• _DATA EXCERPTS_
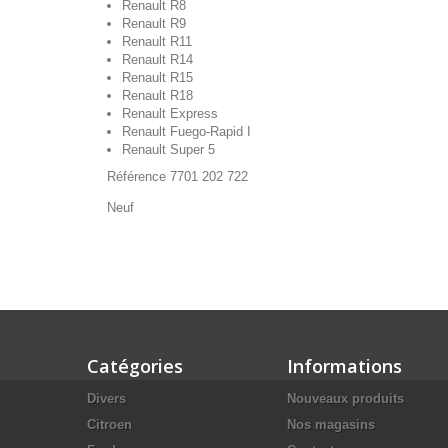
Renault R8
Renault R9
Renault R11
Renault R14
Renault R15
Renault R18
Renault Express
Renault Fuego-Rapid I
Renault Super 5
Référence 7701 202 722
Neuf
Catégories
Informations
Divers
Nouveaux produits
Citroen
Nos magasins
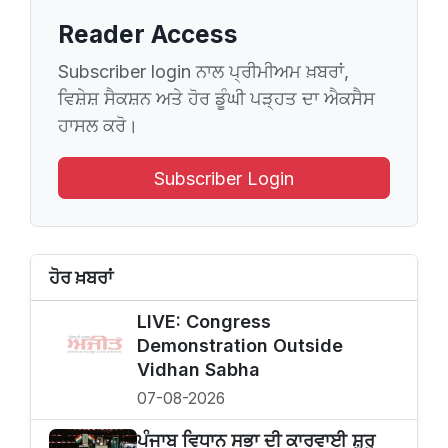
Reader Access
Subscriber login ਨਾਲ ਪ੍ਰੀਮੀਅਮ ਖ਼ਬਰਾਂ,
ਵਿਸ਼ੇਸ਼ ਸੈਕਸ਼ਨ ਅਤੇ ਹੋਰ ਡੂੰਘੀ ਪੜ੍ਹਤ ਦਾ ਐਕਸੈਸ
ਹਾਸਲ ਕਰੋ।
Subscriber Login
ਹੋਰ ਖ਼ਬਰਾਂ
LIVE: Congress
Demonstration Outside
Vidhan Sabha
07-08-2026
ਪੰਜਾਬ ਵਿਧਾਨ ਸਭਾ ਦੀ ਕਾਰਵਾਈ ਸ਼ੁਰੂ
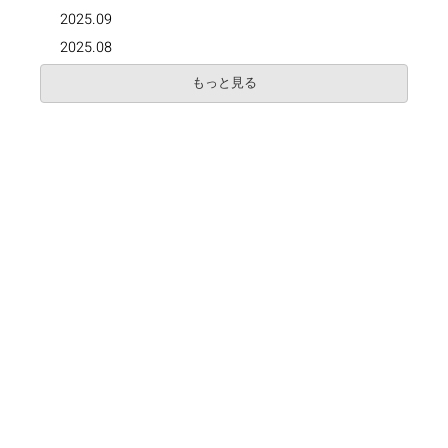
2025.09
2025.08
もっと見る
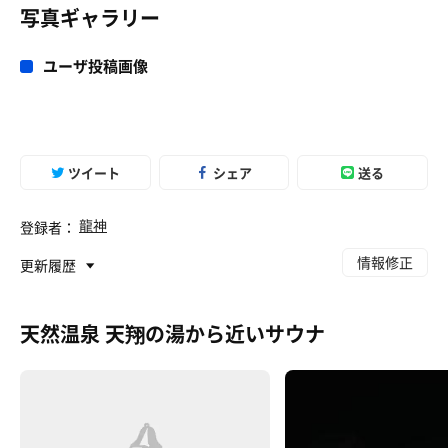
写真ギャラリー
ユーザ投稿画像
ツイート
シェア
送る
龍神
登録者：
情報修正
更新履歴
天然温泉 天翔の湯から近いサウナ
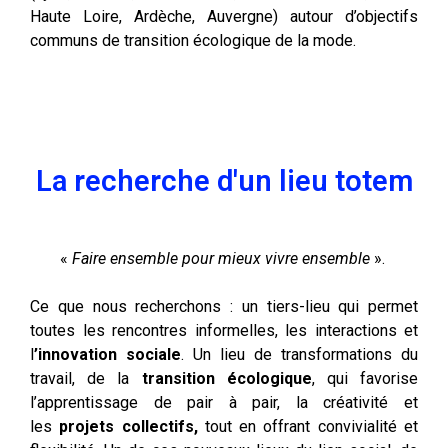
Haute Loire, Ardèche, Auvergne) autour d’objectifs
communs de transition écologique de la mode.
La recherche d'un lieu totem
«
Faire ensemble pour mieux vivre ensemble
».
Ce que nous recherchons : un tiers-lieu qui permet
toutes les rencontres informelles, les interactions et
l
’innovation sociale
.
Un lieu de transformations du
travail, de la
transition écologique
, qui favorise
l’apprentissage de pair à pair, la créativité et
les
projets collectifs,
tout en offrant convivialité et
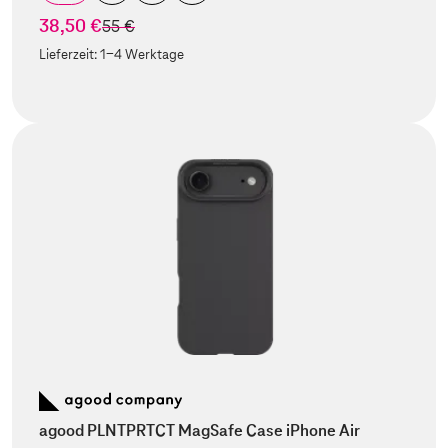
38,50 €
statt
55 €
Lieferzeit:
1-4 Werktage
agood PLNTPRTCT MagSafe Case iPhone Air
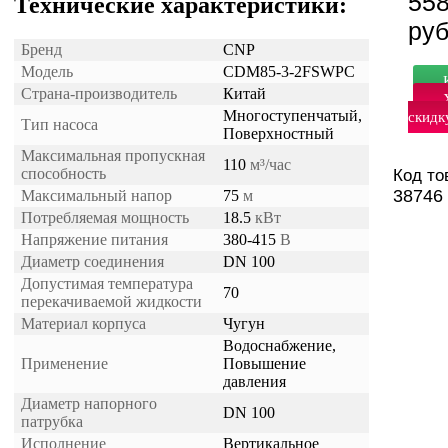
558
Технические характеристики:
ру
Бренд
CNP
Модель
CDM85-3-2FSWPC
Страна-производитель
Китай
Многоступенчатый,
скидк
Тип насоса
Поверхностный
Максимальная пропускная
110
м³/час
способность
Код то
38746
Максимальный напор
75
м
Потребляемая мощность
18.5
кВт
Напряжение питания
380-415
В
Диаметр соединения
DN 100
Допустимая температура
70
перекачиваемой жидкости
Материал корпуса
Чугун
Водоснабжение,
Применение
Повышение
давления
Диаметр напорного
DN 100
патрубка
Исполнение
Вертикальное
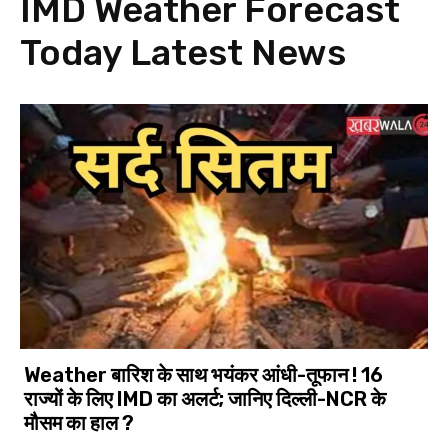
IMD Weather Forecast
Today
Latest News
Weather बारिश के साथ भयंकर आंधी-तूफान ! 16
राज्यों के लिए IMD का अलर्ट; जानिए दिल्ली-NCR के
मौसम का हाल ?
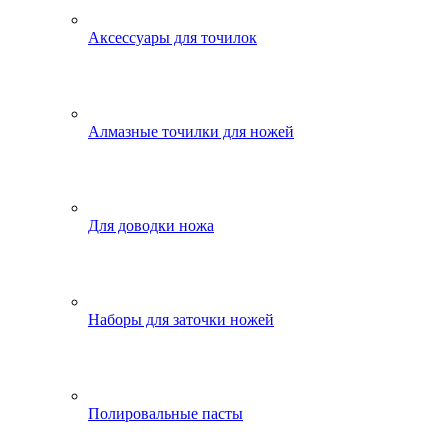
Аксессуары для точилок
Алмазные точилки для ножей
Для доводки ножа
Наборы для заточки ножей
Полировальные пасты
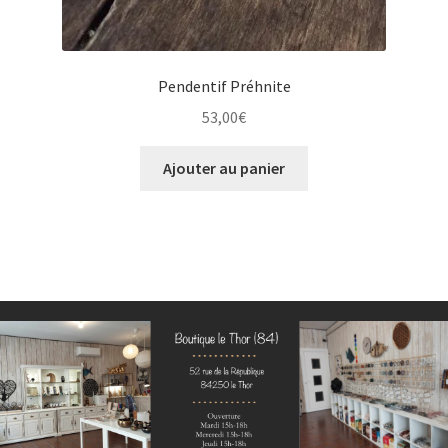
Pendentif Préhnite
53,00
€
Ajouter au panier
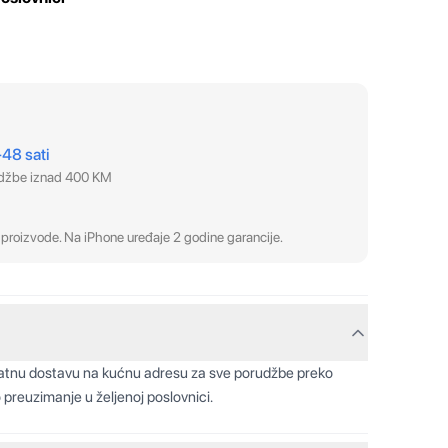
–48 sati
udžbe iznad 400 KM
proizvode. Na iPhone uređaje 2 godine garancije.
latnu dostavu na kućnu adresu za sve porudžbe preko
 preuzimanje u željenoj poslovnici.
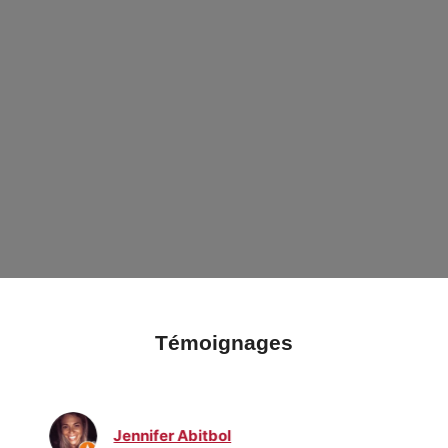
Témoignages
Jennifer Abitbol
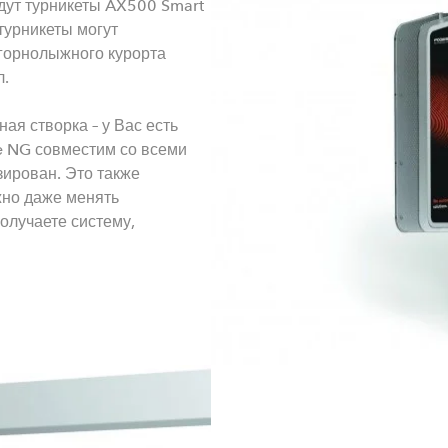
дут турникеты AX500 Smart
турникеты могут
 горнолыжного курорта
л.
ая створка – у Вас есть
e NG совместим со всеми
ирован. Это также
жно даже менять
олучаете систему,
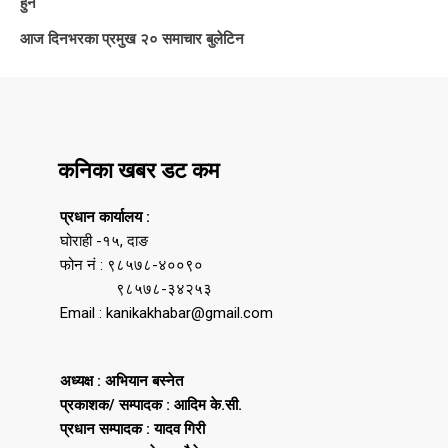
हुने
आज दिनभरका प्रमुख २० समाचार बुलेटिन
कनिका खबर डट कम
प्रधान कार्यालय :
घोराही -१५, दाङ
फोन नं : ९८५७८-४००९०
९८५७८-३४२५३
Email : kanikakhabar@gmail.com
अध्यक्ष : अभियान बस्नेत
प्रकाशक/ सम्पादक : आदिम के.सी.
प्रधान सम्पादक : यादव गिरी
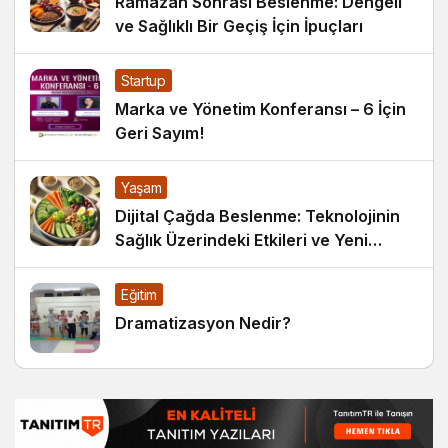
Ramazan Sonrası Beslenme: Dengeli
ve Sağlıklı Bir Geçiş İçin İpuçları
Startup
Marka ve Yönetim Konferansı – 6 İçin
Geri Sayım!
Yaşam
Dijital Çağda Beslenme: Teknolojinin
Sağlık Üzerindeki Etkileri ve Yeni
Alışkanlıklar
Eğitim
Dramatizasyon Nedir?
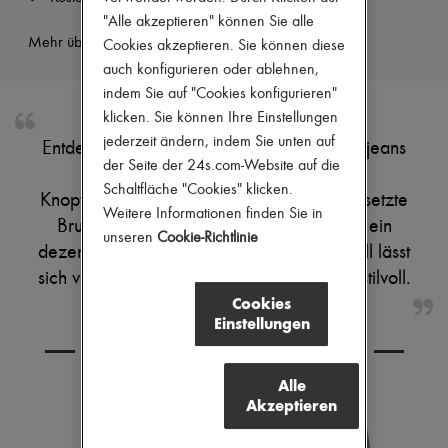
Pumps
"Alle akzeptieren" können Sie alle
Stiefel & Stiefeletten
Mehr über dieses Produkt erfahren
Cookies akzeptieren. Sie können diese
Mokassins
auch konfigurieren oder ablehnen,
Mary Janes
Derbys & Oxfords
indem Sie auf "Cookies konfigurieren"
Espadrilles
klicken. Sie können Ihre Einstellungen
Taschen
jederzeit ändern, indem Sie unten auf
Entdecke die kurze trucker-Jacke aus blue jeans
Alle Produkte
der Seite der 24s.com-Website auf die
Crossover-Taschen
mit washed-effekt von Acne Studios.
Schultertaschen
Schaltfläche "Cookies" klicken.
Knopfverschluss, lange Ärmel, zwei aufgesetzte
Handtaschen
Weitere Informationen finden Sie in
Brusttaschen und steppkanten treffen auf ein
Körbe
unseren
Cookie-Richtlinie
Täschchen
dezentes Patchdetail. Das gefütterte Modell lässt
Gepäck
sich vielseitig kombinieren – von leger bis stilvoll.
Rucksäcke
Cookies
Bucket-Bag
Mini-Taschen
Einstellungen
Bestsellers
KOMBINIEREN SIE DEN ARTIKEL MIT
Accessoires
Alle Produkte
Alle
Sonnenbrillen
Akzeptieren
Gürtel
Kleine Lederwaren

• _REQUIREMENT_
Determine the number of lines in the records that contain the word "klicken", and provide that number alone.

• _EXERCISE RESPONSE_
2